Friday, May 24, 2013
Friends With Benefits
Being with a friend with benefits is a complicated thing because almost always one of the two people gets attached. Even if they didn't have feelings in the beginning or within the first year of the friendship, it builds up later in the relationship. Often times there are miscommunication with the title. The one person could think that there is no strings attached, but the other person assumes that because there is sex then there is a legit relationship so then it gets awkward. Another thing that happens is that once one of you get a significant other, the other person might get jealous even though you weren't together to begin with so then a friendship might get ruin.

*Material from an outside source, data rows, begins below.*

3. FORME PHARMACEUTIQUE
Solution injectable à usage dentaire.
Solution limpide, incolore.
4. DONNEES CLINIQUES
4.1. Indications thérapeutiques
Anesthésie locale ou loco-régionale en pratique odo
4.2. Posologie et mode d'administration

Since there are potential complications with this title there are rules that most people develope when establishing the relationship. Here are some that some people take into consideration:
Some people feel like texting should be your only communication when you are in a friend with benefits situation. Being that it is just a sexual relationship you can't treat it like you are dating. When hooking up, your text messages should be to the point and self-explanatory of what you are getting into that night, notice I said that night and not day. This means that booty call hours are operated because you are just getting with each other for sex. The main indication is that yes you are friends and it's ok to hang out, but the communication is limited as far as discussing any intimate details because you are trying to use each other for sex. Also sexting is not recommended because you might have some nosey friends in your group.

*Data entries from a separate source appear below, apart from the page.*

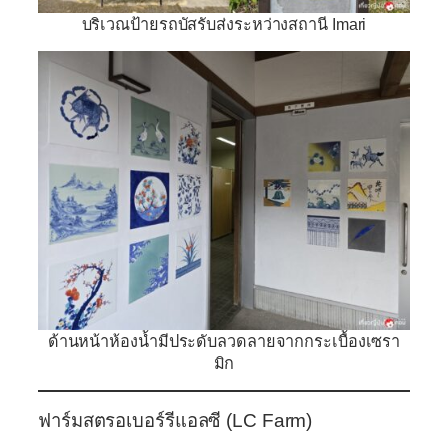
บริเวณป้ายรถบัสรับส่งระหว่างสถานี Imari
ด้านหน้าห้องน้ำมีประดับลวดลายจากกระเบื้องเซรา
มิก
ฟาร์มสตรอเบอร์รีแอลซี (LC Farm)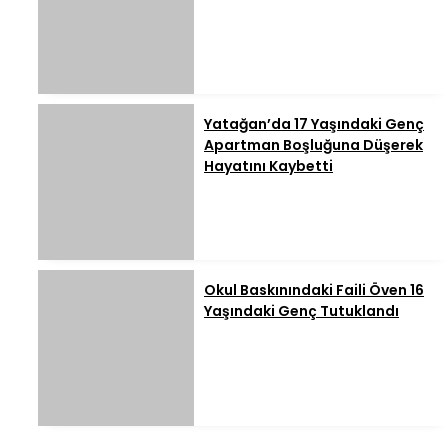
Yatağan’da 17 Yaşındaki Genç
Apartman Boşluğuna Düşerek
Hayatını Kaybetti
Okul Baskınındaki Faili Öven 16
Yaşındaki Genç Tutuklandı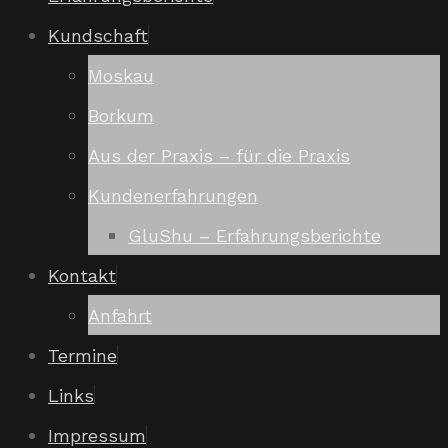
Kundschaft
Moskau
Borkum
Aus der Praxis – für die Praxis
Kundenerfahrungen
GluShu – Erfahrungsberichte
Kontakt
Anfahrt
Termine
Links
Impressum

When sleeping over, don't get too carried away with overstaying your welcome. Even though you are just sex buddies, you still are regular buddies to so some people don't want to be too rude when kicking the person out. Since you are using each other for sex, you are following the booty call rule and just hitting and quitting it. Therefore what most people suggest is to keep your socks on during sex. Not because of the whole idea that having socks on makes you orgasm quicker, but it's that you don't want to get too comfortable at the person's place. Especially if the might potentionally catch feelings, cuddling and spending the night might push it. Once one of you leave, you are allowed to either walk the person out the door or give them a goodnight or good morning kiss goodbye since y'all are still friends, hopefully they will be out before dawn.
Obviously pet names are a no-no because again you are not in a monogamously committed relationship. Therefore you shouldn't have little cute names for each other. You might have nicknames, but leave it at that because pet names are a lot more initimate especially if it's based off of either a position that one of you did or a skill they performed on you or even a physiological effect based off of arousal (use your imagination with that one lol). So, just keep it simple with calling each other by your first name and keep it moving.
Greeting Each Other
Being that you two are friends, then be friends. Since there's benefits involved, in public there is to be no PDA. You are not a couple, especially if you guys share mutual friends you don't want to make your sexual relationship too obvious that anything is going on. So maybe do some high fives and hand shakes or even a dap, but no intimate smooches. Hugging is acceptable though. When hanging out with each other, balance it out with your schedules meaning if you are around each other a lot, don't make it suspicious enough to the point where other people question your status. Don't go out to dinner, or movies, give each other special gifts or anything that is considered dating unless it's like a group of you guys, not recommended. You don't want to confuse each other that it's turning into a relationship.
Those rules were like the four main rules that some people might go by. It might not be all the way accurate, but it was enough to sum up the status of the title. What were some of your rules if you were in a FWB? Did they help? Are the rules I listed bogus? Can friends with benefits ruin a friendship?
If you are in a friends with benefits situation make sure it is safe and fun, and don't let your emotions get the best of you!